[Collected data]

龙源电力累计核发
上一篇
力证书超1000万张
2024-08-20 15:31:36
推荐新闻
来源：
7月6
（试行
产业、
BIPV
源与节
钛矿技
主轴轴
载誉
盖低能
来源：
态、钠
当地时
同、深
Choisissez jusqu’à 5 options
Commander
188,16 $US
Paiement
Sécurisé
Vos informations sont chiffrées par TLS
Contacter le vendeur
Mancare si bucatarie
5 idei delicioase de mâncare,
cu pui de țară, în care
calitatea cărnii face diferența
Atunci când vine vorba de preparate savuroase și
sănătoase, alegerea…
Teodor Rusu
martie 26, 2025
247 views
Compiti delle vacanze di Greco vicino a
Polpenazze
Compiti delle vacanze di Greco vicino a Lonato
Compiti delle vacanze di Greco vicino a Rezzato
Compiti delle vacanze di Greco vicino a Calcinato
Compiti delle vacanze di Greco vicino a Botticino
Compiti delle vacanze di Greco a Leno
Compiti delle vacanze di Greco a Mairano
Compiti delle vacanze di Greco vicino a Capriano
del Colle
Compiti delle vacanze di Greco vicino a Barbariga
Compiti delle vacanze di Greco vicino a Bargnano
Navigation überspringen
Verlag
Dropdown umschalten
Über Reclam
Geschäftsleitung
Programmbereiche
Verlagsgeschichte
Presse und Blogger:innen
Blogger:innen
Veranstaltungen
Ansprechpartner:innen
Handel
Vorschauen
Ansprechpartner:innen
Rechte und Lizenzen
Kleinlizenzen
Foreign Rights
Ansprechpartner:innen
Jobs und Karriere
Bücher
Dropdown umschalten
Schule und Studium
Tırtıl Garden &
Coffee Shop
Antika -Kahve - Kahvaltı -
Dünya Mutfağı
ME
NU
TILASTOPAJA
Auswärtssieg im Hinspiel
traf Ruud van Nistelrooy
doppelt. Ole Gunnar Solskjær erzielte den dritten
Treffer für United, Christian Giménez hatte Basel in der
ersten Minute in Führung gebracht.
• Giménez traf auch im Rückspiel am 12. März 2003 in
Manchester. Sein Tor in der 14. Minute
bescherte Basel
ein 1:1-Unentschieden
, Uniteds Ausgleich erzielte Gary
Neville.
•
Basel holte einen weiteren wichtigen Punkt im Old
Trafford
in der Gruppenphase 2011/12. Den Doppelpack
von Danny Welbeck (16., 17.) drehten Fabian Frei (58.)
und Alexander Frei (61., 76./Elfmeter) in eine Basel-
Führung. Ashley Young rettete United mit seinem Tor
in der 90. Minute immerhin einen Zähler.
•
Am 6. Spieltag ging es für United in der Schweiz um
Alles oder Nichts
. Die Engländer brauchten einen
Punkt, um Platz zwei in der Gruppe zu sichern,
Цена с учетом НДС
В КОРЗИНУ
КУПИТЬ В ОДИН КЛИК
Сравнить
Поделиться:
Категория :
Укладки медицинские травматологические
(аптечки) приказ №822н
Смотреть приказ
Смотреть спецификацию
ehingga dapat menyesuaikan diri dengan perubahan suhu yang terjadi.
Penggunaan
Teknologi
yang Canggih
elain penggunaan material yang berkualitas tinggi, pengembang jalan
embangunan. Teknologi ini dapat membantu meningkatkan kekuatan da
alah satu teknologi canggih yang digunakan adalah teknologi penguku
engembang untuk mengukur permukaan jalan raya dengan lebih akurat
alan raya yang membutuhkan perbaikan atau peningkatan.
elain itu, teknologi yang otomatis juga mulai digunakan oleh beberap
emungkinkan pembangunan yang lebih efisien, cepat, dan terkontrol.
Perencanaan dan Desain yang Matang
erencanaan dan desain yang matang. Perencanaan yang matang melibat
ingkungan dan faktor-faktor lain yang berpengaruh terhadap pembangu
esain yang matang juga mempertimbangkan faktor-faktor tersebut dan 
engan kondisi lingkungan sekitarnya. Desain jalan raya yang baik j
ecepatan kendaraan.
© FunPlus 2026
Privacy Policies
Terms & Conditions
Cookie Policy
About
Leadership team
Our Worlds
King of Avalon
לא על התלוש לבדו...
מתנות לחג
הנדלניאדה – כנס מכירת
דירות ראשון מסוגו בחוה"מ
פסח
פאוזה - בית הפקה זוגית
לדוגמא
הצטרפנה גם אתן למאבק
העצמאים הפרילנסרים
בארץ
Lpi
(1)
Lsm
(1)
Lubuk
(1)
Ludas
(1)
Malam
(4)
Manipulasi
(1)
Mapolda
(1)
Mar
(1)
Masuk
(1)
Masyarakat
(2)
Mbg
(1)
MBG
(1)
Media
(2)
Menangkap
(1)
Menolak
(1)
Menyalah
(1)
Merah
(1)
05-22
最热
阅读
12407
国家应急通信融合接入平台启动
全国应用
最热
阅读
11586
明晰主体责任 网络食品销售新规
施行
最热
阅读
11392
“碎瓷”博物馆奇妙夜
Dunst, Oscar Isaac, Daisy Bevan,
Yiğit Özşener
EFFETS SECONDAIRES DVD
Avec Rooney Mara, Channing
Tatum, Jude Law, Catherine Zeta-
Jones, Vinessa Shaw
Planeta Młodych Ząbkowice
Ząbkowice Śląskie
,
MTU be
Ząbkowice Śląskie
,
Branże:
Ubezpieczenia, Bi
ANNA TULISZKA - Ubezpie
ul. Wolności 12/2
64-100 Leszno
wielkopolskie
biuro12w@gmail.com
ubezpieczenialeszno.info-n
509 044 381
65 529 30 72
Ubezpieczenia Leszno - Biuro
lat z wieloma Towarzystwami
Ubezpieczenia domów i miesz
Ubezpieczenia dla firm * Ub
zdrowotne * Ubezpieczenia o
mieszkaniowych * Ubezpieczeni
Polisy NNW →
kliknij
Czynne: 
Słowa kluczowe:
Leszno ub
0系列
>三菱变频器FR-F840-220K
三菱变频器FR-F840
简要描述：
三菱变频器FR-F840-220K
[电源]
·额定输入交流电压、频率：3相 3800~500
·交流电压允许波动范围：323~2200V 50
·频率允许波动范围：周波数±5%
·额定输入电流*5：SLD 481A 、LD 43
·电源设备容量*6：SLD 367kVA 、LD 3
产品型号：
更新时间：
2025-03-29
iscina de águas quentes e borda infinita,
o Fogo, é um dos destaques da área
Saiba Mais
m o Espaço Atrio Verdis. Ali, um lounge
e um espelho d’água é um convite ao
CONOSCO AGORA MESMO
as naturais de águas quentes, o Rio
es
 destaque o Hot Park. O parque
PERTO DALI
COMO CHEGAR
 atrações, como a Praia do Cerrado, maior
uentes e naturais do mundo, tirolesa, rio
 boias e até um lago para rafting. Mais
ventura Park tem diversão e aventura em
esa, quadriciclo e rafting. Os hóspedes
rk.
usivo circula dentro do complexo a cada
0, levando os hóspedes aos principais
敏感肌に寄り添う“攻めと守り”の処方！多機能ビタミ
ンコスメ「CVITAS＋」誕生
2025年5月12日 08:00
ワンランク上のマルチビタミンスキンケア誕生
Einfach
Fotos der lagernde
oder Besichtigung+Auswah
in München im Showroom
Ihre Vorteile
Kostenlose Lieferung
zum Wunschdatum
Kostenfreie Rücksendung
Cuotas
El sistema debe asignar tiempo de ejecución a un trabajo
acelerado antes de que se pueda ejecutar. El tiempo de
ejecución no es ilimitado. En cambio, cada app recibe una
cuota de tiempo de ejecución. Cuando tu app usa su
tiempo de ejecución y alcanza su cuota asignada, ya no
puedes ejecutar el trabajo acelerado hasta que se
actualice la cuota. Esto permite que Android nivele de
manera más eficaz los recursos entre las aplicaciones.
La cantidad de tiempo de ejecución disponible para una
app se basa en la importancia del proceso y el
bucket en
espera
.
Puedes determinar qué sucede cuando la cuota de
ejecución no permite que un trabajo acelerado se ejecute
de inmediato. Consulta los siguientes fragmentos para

Task directions:
What you copy out must be exactly the lines from the line containing "367kVA 、LD 3" through the end of the records.

Result of this task:
·电源设备容量*6：SLD 367kVA 、LD 3
产品型号：
更新时间：
2025-03-29
iscina de águas quentes e borda infinita,
o Fogo, é um dos destaques da área
Saiba Mais
m o Espaço Atrio Verdis. Ali, um lounge
e um espelho d’água é um convite ao
CONOSCO AGORA MESMO
as naturais de águas quentes, o Rio
es
 destaque o Hot Park. O parque
PERTO DALI
COMO CHEGAR
 atrações, como a Praia do Cerrado, maior
uentes e naturais do mundo, tirolesa, rio
 boias e até um lago para rafting. Mais
ventura Park tem diversão e aventura em
esa, quadriciclo e rafting. Os hóspedes
rk.
usivo circula dentro do complexo a cada
0, levando os hóspedes aos principais
敏感肌に寄り添う“攻めと守り”の処方！多機能ビタミ
ンコスメ「CVITAS＋」誕生
2025年5月12日 08:00
ワンランク上のマルチビタミンスキンケア誕生
Einfach
Fotos der lagernde
oder Besichtigung+Auswah
in München im Showroom
Ihre Vorteile
Kostenlose Lieferung
zum Wunschdatum
Kostenfreie Rücksendung
Cuotas
El sistema debe asignar tiempo de ejecución a un trabajo
acelerado antes de que se pueda ejecutar. El tiempo de
ejecución no es ilimitado. En cambio, cada app recibe una
cuota de tiempo de ejecución. Cuando tu app usa su
tiempo de ejecución y alcanza su cuota asignada, ya no
puedes ejecutar el trabajo acelerado hasta que se
actualice la cuota. Esto permite que Android nivele de
manera más eficaz los recursos entre las aplicaciones.
La cantidad de tiempo de ejecución disponible para una
app se basa en la importancia del proceso y el
bucket en
espera
.
Puedes determinar qué sucede cuando la cuota de
ejecución no permite que un trabajo acelerado se ejecute
de inmediato. Consulta los siguientes fragmentos para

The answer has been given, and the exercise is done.